Create an autocorrect program

-2

1

People sometimes make spelling eorrors. A lto. Your challenge is to write a program that can take a string with certain spelling errors, such as the switching of I and E, and correct those mistakes. This has to be able to make changes to any combination of characters in any string, and fix the spelling errors. This is a , the winner will be chosen in three days. If I need to clarify any additional details, please do say, and I will add it to my challenge. Good luck!

Rules

  • You may read correctly-spelled words from a file.
  • You will read the string from standard input.
  • You need only correct basic spelling errors.
  • It's ok if your program makes a few errors.

DatEpicCoderGuyWhoPrograms

Posted 2014-07-09T21:05:36.030

Reputation: 362

Question was closed 2014-07-10T06:47:57.547

2Is it OK if we read correctly spelled words from a file? And are we reading from stdin? – golfer9338 – 2014-07-09T21:19:16.607

@golfer9338 Yes and yes. – DatEpicCoderGuyWhoPrograms – 2014-07-09T21:38:57.483

3Yes, there are some things which you need to clarify. What do you mean by "has to be able to make changes to any combination of characters in any string"? Which errors does it need to correct? What about overcorrection? What about other languages? – Peter Taylor – 2014-07-09T22:02:32.400

@PeterTaylor It needs to be able to fix basic spelling errors. Such as the swapping of I and E. Like misspelling their. It doesn't matter what language you make it in. In the case of overcorrecting, that's okay if it makes a few mistakes, even advanced autocorrect like the one on my iphone makes mistakes. – DatEpicCoderGuyWhoPrograms – 2014-07-09T22:07:00.827

1You need a set of production rules like "If you see this, it should be replaced with this." Making it a popularity contest is not an excuse for completely leaving out the details of the task you have asked us to do. Btw, golfer9338 added a neat idea: read correctly spelled words from a file. His edit was not perfect, but I approved it anyway because I think that his idea could salvage this challenge. – Rainbolt – 2014-07-11T02:01:34.497

It's still completely opaque what you mean by "has to be able to make changes to any combination of characters in any string". – Peter Taylor – 2014-07-11T10:29:47.803

Answers

3

for a real "good" correction, we need to know the set of words which are "reasonable". In a program editor, this depends on the word before the cursor. This may be either a class or variable name, or the name of the function to be called (some syntax awareness required here). In a general text editor, this would be a list of words from a dictionary.
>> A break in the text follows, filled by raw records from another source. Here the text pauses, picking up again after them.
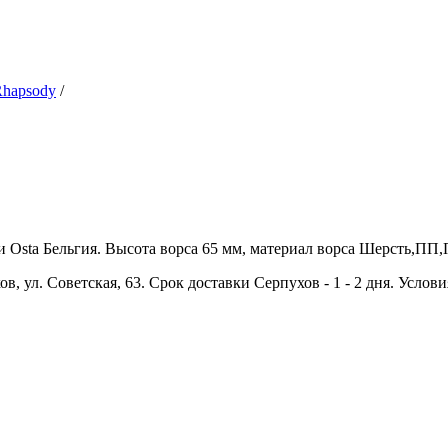
hapsody
/
Osta Бельгия. Высота ворса 65 мм, материал ворса Шерсть,ПП,ПЭ
в, ул. Советская, 63. Срок доставки Серпухов - 1 - 2 дня. Услов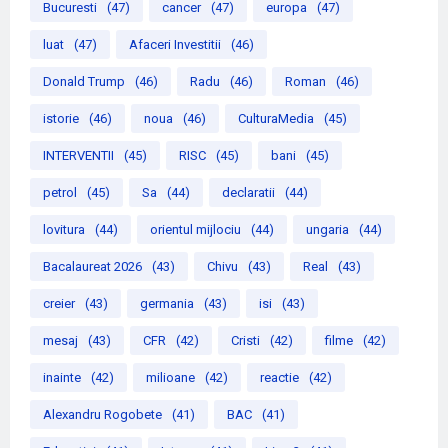
Bucuresti
(47)
cancer
(47)
europa
(47)
luat
(47)
Afaceri Investitii
(46)
Donald Trump
(46)
Radu
(46)
Roman
(46)
istorie
(46)
noua
(46)
CulturaMedia
(45)
INTERVENTII
(45)
RISC
(45)
bani
(45)
petrol
(45)
Sa
(44)
declaratii
(44)
lovitura
(44)
orientul mijlociu
(44)
ungaria
(44)
Bacalaureat 2026
(43)
Chivu
(43)
Real
(43)
creier
(43)
germania
(43)
isi
(43)
mesaj
(43)
CFR
(42)
Cristi
(42)
filme
(42)
inainte
(42)
milioane
(42)
reactie
(42)
Alexandru Rogobete
(41)
BAC
(41)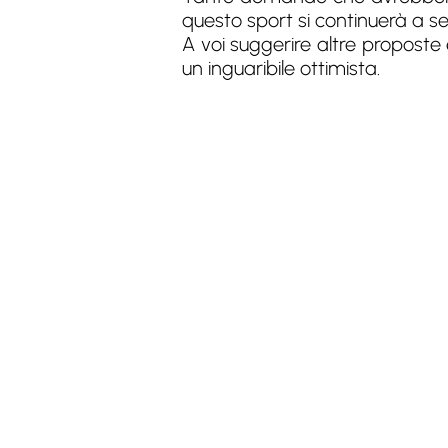
questo sport si continuerà a s
A voi suggerire altre proposte 
un inguaribile ottimista.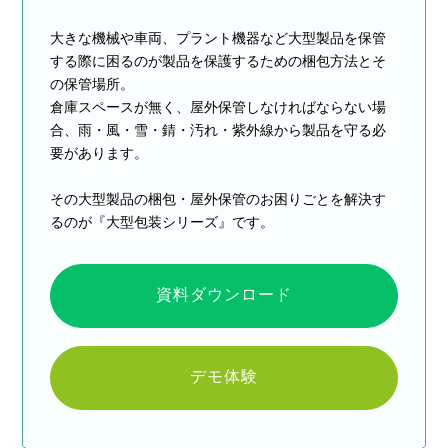
大きな機械や車両、プラント機器など大型製品を保管
する際に困るのが製品を保護するための梱包方法とそ
の保管場所。
倉庫スペースが無く、屋外保管しなければならない場
合、雨・風・雪・錆・汚れ・紫外線から製品を守る必
要があります。
その大型製品の梱包・屋外保管のお困りごとを解決す
るのが『大型包装シリーズ』です。
資料ダウンロード
デモ体験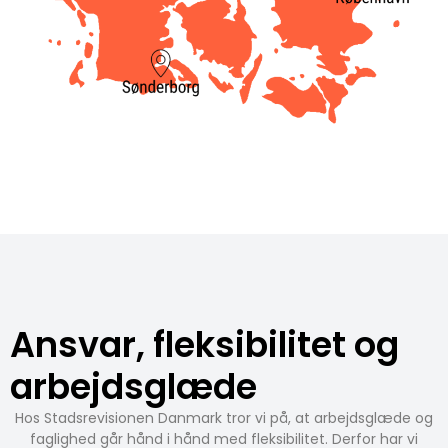
Ansvar, fleksibilitet og
arbejdsglæde
Hos Stadsrevisionen Danmark tror vi på, at arbejdsglæde og
faglighed går hånd i hånd med fleksibilitet. Derfor har vi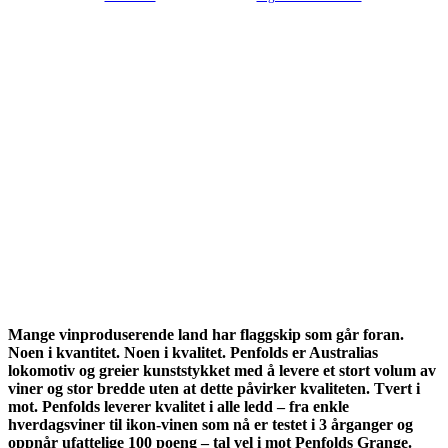
Mange vinproduserende land har flaggskip som går foran.
Noen i kvantitet. Noen i kvalitet. Penfolds er Australias
lokomotiv og greier kunststykket med å levere et stort volum av
viner og stor bredde uten at dette påvirker kvaliteten. Tvert i
mot. Penfolds leverer kvalitet i alle ledd – fra enkle
hverdagsviner til ikon-vinen som nå er testet i 3 årganger og
oppnår ufattelige 100 poeng – tal vel i mot Penfolds Grange.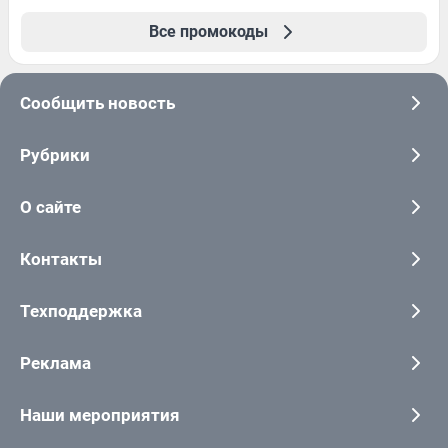
Все промокоды
Сообщить новость
Рубрики
О сайте
Контакты
Техподдержка
Реклама
Наши мероприятия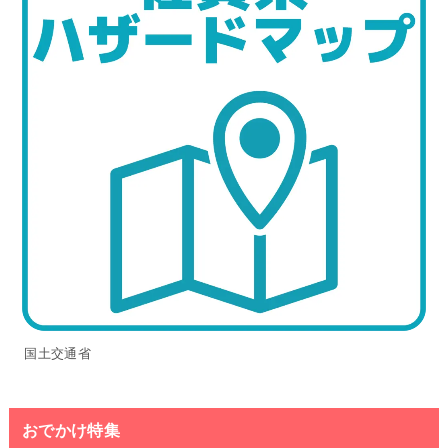
国土交通省
おでかけ特集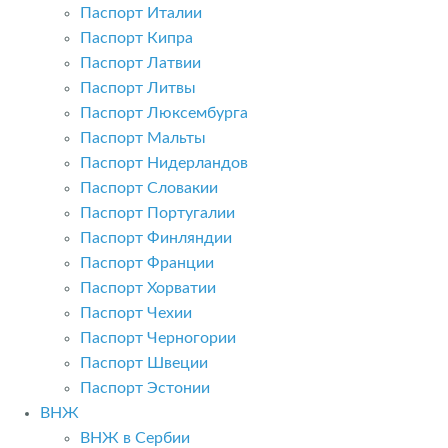
Паспорт Италии
Паспорт Кипра
Паспорт Латвии
Паспорт Литвы
Паспорт Люксембурга
Паспорт Мальты
Паспорт Нидерландов
Паспорт Словакии
Паспорт Португалии
Паспорт Финляндии
Паспорт Франции
Паспорт Хорватии
Паспорт Чехии
Паспорт Черногории
Паспорт Швеции
Паспорт Эстонии
ВНЖ
ВНЖ в Сербии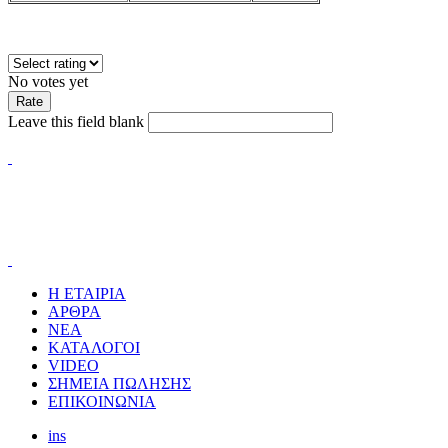
No votes yet
Leave this field blank
Η ΕΤΑΙΡΙΑ
ΑΡΘΡΑ
ΝΕΑ
ΚΑΤΑΛΟΓΟΙ
VIDEO
ΣΗΜΕΙΑ ΠΩΛΗΣΗΣ
ΕΠΙΚΟΙΝΩΝΙΑ
ins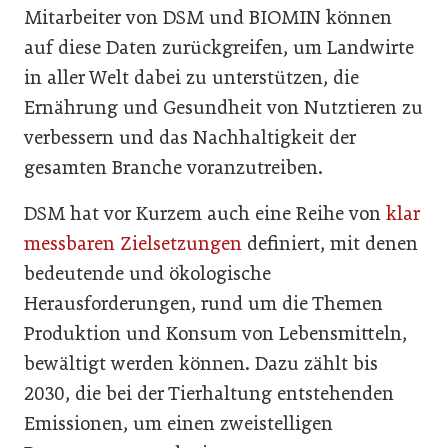
Mitarbeiter von DSM und BIOMIN können
auf diese Daten zurückgreifen, um Landwirte
in aller Welt dabei zu unterstützen, die
Ernährung und Gesundheit von Nutztieren zu
verbessern und das Nachhaltigkeit der
gesamten Branche voranzutreiben.
DSM hat vor Kurzem auch eine Reihe von
klar
messbaren Zielsetzungen
definiert, mit denen
bedeutende und ökologische
Herausforderungen, rund um die Themen
Produktion und Konsum von Lebensmitteln,
bewältigt werden können. Dazu zählt bis
2030, die bei der Tierhaltung entstehenden
Emissionen, um einen zweistelligen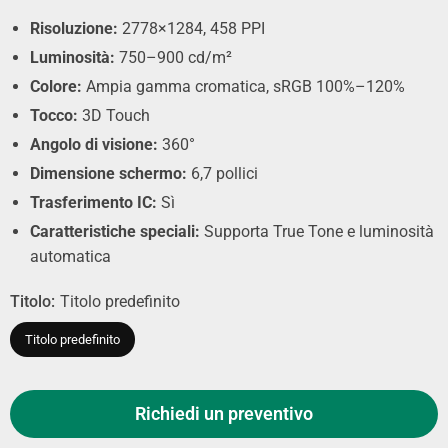
Risoluzione:
2778×1284, 458 PPI
Luminosità:
750–900 cd/m²
Colore:
Ampia gamma cromatica, sRGB 100%–120%
Tocco:
3D Touch
Angolo di visione:
360°
Dimensione schermo:
6,7 pollici
Trasferimento IC:
Sì
Caratteristiche speciali:
Supporta True Tone e luminosità
automatica
Titolo:
Titolo predefinito
Titolo predefinito
Richiedi un preventivo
In the following code, I assume that the list of "good" words is found in "candidates", in Smalltalk this would be one of:

Smalltalk allClasses collect:[:cls | cls name]

for class names, or

Smalltalk allClasses collectAll:[:cls | cls methodDictionary keys] as:Set

for the names of all methods.

Of course, in a real world corrector, this would take into account the current scope to restrict the set of possible candidates.

The code then selects the best candidate by its editing distance, which is the distance between two strings based on the weighted number of insert, delete and replace operations required to change one string onto another. All Smalltalks provide a "spellAgainst:" method in their String class, which is based on levenshtein or a similar algorithm.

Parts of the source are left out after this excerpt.